The European response to COVID-19 has revealed an inconvenient truth. Despite having integrated public health concerns across all its policies – be it agriculture, consumer protection, or security –, the Union cannot directly act to save people’s lives. Only member states can do so. Yet when they adopted unilateral measures to counter the spread of the virus, those proved not only ineffective but also disruptive on vital supply chains, by ultimately preventing the flow of essential goods and people across the Union. These fragmented efforts in tackling cross-border health threats have almost immediately prompted political calls for the urgent creation of a European Health Union.

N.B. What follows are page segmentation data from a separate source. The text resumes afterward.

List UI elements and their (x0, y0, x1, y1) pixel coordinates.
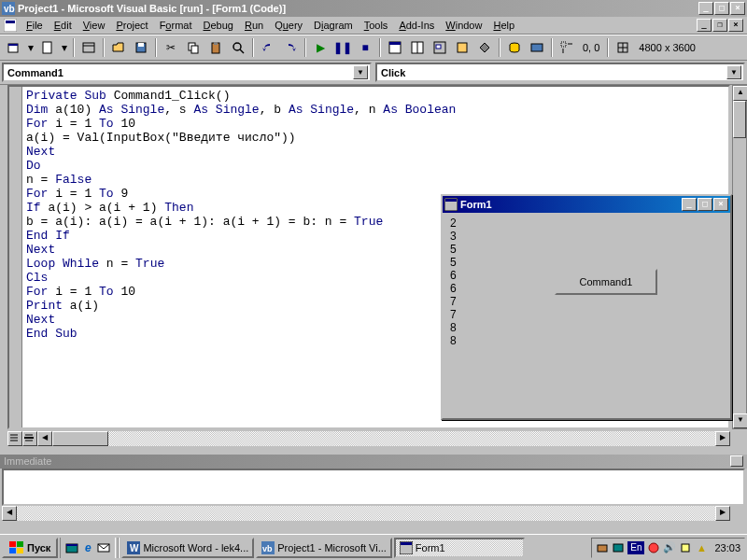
horizontal-scrollbar[interactable]: ◀ ▶ (7, 431, 730, 446)
project-explorer-button[interactable] (385, 37, 405, 58)
menu-edit[interactable]: Edit (49, 18, 78, 33)
maximize-button[interactable]: □ (714, 2, 729, 15)
form1-window[interactable]: Form1 _ □ × 2355667788 Command1 (441, 194, 732, 420)
add-project-button[interactable] (4, 37, 24, 58)
menu-debug[interactable]: Debug (197, 18, 238, 33)
form1-client-area[interactable]: 2355667788 Command1 (443, 213, 730, 418)
tray-icon[interactable] (647, 541, 660, 554)
outlook-icon[interactable] (96, 540, 111, 555)
form1-close-button[interactable]: × (713, 198, 728, 211)
position-icon (557, 37, 577, 58)
scroll-left-button[interactable]: ◀ (37, 431, 52, 446)
menu-query[interactable]: Query (269, 18, 308, 33)
svg-rect-12 (191, 46, 198, 53)
break-button[interactable]: ❚❚ (332, 37, 353, 58)
vcm-button[interactable] (527, 37, 547, 58)
resize-grip[interactable] (730, 506, 745, 521)
menu-editor-button[interactable] (78, 37, 99, 58)
menu-run[interactable]: Run (239, 18, 269, 33)
undo-button[interactable] (258, 37, 278, 58)
scroll-left-button[interactable]: ◀ (2, 506, 17, 521)
save-button[interactable] (131, 37, 151, 58)
dropdown-arrow-icon[interactable]: ▾ (26, 37, 35, 58)
close-button[interactable]: × (730, 2, 745, 15)
scroll-up-button[interactable]: ▲ (733, 86, 747, 101)
taskbar-task-form1[interactable]: Form1 (394, 538, 525, 558)
form1-titlebar[interactable]: Form1 _ □ × (443, 196, 730, 213)
full-module-view-button[interactable] (7, 431, 22, 446)
ie-icon[interactable]: e (80, 540, 95, 555)
chevron-down-icon[interactable]: ▼ (353, 65, 368, 79)
copy-button[interactable] (183, 37, 204, 58)
svg-rect-26 (561, 42, 566, 47)
margin-indicator-bar[interactable] (9, 87, 22, 427)
volume-icon[interactable]: 🔊 (663, 541, 676, 554)
toolbox-button[interactable] (474, 37, 495, 58)
svg-rect-6 (43, 42, 51, 53)
data-view-button[interactable] (504, 37, 525, 58)
scroll-down-button[interactable]: ▼ (733, 413, 747, 428)
minimize-button[interactable]: _ (698, 2, 713, 15)
redo-button[interactable] (280, 37, 301, 58)
tray-icon[interactable] (679, 541, 692, 554)
tray-icon[interactable] (596, 541, 609, 554)
code-combo-row: Command1 ▼ Click ▼ (0, 61, 747, 85)
procedure-combo[interactable]: Click ▼ (375, 63, 745, 82)
clock[interactable]: 23:03 (714, 542, 740, 553)
svg-point-55 (649, 543, 658, 553)
mdi-close-button[interactable]: × (728, 19, 743, 32)
mdi-minimize-button[interactable]: _ (697, 19, 712, 32)
menu-view[interactable]: View (78, 18, 111, 33)
scroll-right-button[interactable]: ▶ (715, 431, 730, 446)
language-indicator[interactable]: En (627, 541, 644, 554)
scroll-thumb[interactable] (52, 431, 108, 446)
scroll-thumb[interactable] (733, 101, 746, 138)
vertical-scrollbar[interactable]: ▲ ▼ (732, 85, 747, 429)
immediate-close-button[interactable]: × (730, 455, 743, 467)
form-layout-button[interactable] (430, 37, 450, 58)
menu-help[interactable]: Help (487, 18, 520, 33)
menu-addins[interactable]: Add-Ins (393, 18, 440, 33)
form1-maximize-button[interactable]: □ (698, 198, 712, 211)
menu-tools[interactable]: Tools (359, 18, 394, 33)
menu-window[interactable]: Window (440, 18, 487, 33)
svg-rect-23 (458, 43, 467, 52)
menu-diagram[interactable]: Diagram (308, 18, 359, 33)
cut-button[interactable]: ✂ (161, 37, 181, 58)
object-browser-button[interactable] (452, 37, 472, 58)
system-tray: En 🔊 ▲ 23:03 (591, 538, 745, 558)
mdi-restore-button[interactable]: ❐ (712, 19, 727, 32)
add-item-button[interactable] (37, 37, 58, 58)
tray-icon[interactable]: ▲ (695, 541, 708, 554)
scroll-right-button[interactable]: ▶ (715, 506, 730, 521)
chevron-down-icon[interactable]: ▼ (726, 65, 741, 79)
find-button[interactable] (228, 37, 248, 58)
end-button[interactable]: ■ (355, 37, 375, 58)
procedure-combo-text: Click (379, 67, 726, 78)
task-label: Project1 - Microsoft Vi... (277, 542, 387, 553)
taskbar-task-word[interactable]: W Microsoft Word - lek4... (121, 538, 254, 558)
open-button[interactable] (108, 37, 129, 58)
paste-button[interactable] (205, 37, 226, 58)
immediate-titlebar[interactable]: Immediate × (0, 455, 747, 469)
menu-project[interactable]: Project (110, 18, 153, 33)
svg-rect-10 (138, 43, 144, 47)
properties-button[interactable] (407, 37, 428, 58)
object-combo[interactable]: Command1 ▼ (2, 63, 372, 82)
menu-file[interactable]: File (21, 18, 49, 33)
immediate-text-area[interactable] (2, 469, 745, 506)
start-button[interactable]: ▶ (310, 37, 331, 58)
dropdown-arrow-icon[interactable]: ▾ (60, 37, 69, 58)
menu-format[interactable]: Format (154, 18, 198, 33)
start-label: Пуск (27, 542, 50, 553)
main-titlebar[interactable]: vb Project1 - Microsoft Visual Basic [ru… (0, 0, 747, 17)
taskbar-task-vb[interactable]: vb Project1 - Microsoft Vi... (256, 538, 392, 558)
start-button[interactable]: Пуск (2, 538, 58, 558)
svg-rect-42 (9, 548, 16, 553)
command1-button[interactable]: Command1 (555, 269, 657, 295)
svg-rect-41 (17, 541, 23, 547)
show-desktop-icon[interactable] (64, 540, 79, 555)
tray-icon[interactable] (612, 541, 625, 554)
form1-minimize-button[interactable]: _ (682, 198, 697, 211)
procedure-view-button[interactable] (22, 431, 37, 446)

Yet this call raises more questions than answers. With the aim to offer a rigorous and timely blueprint to decision-makers and the public at large, this Special Issue of the European Journal of Risk Regulation contextualizes such a new political project within the broader constitutional and institutional framework of EU public health law and policy. By introducing the Special, this paper argues that unless the envisaged Health Union will tackle the root causes of what prevented the Union from effectively responding to COVID-19 – the divergent health capacity across the Union –, it might fall short of its declared objective of strengthening the EU’resilience for cross-border health threats.